Segment Open

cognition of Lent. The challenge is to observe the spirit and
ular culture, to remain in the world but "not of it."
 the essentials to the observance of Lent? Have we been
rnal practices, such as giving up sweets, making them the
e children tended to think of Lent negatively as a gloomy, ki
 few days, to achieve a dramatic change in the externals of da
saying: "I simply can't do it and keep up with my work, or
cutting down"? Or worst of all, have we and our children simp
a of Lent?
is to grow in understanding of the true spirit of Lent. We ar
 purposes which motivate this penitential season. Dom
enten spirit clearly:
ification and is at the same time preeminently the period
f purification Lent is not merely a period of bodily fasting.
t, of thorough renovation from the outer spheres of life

Segment Closed

• [What needs to be done]:
When answering, write out each of the lines above exactly as given.

• [Answer box]:
cognition of Lent. The challenge is to observe the spirit and
ular culture, to remain in the world but "not of it."
 the essentials to the observance of Lent? Have we been
rnal practices, such as giving up sweets, making them the
e children tended to think of Lent negatively as a gloomy, ki
 few days, to achieve a dramatic change in the externals of da
saying: "I simply can't do it and keep up with my work, or
cutting down"? Or worst of all, have we and our children simp
a of Lent?
is to grow in understanding of the true spirit of Lent. We ar
 purposes which motivate this penitential season. Dom
enten spirit clearly:
ification and is at the same time preeminently the period
f purification Lent is not merely a period of bodily fasting.
t, of thorough renovation from the outer spheres of life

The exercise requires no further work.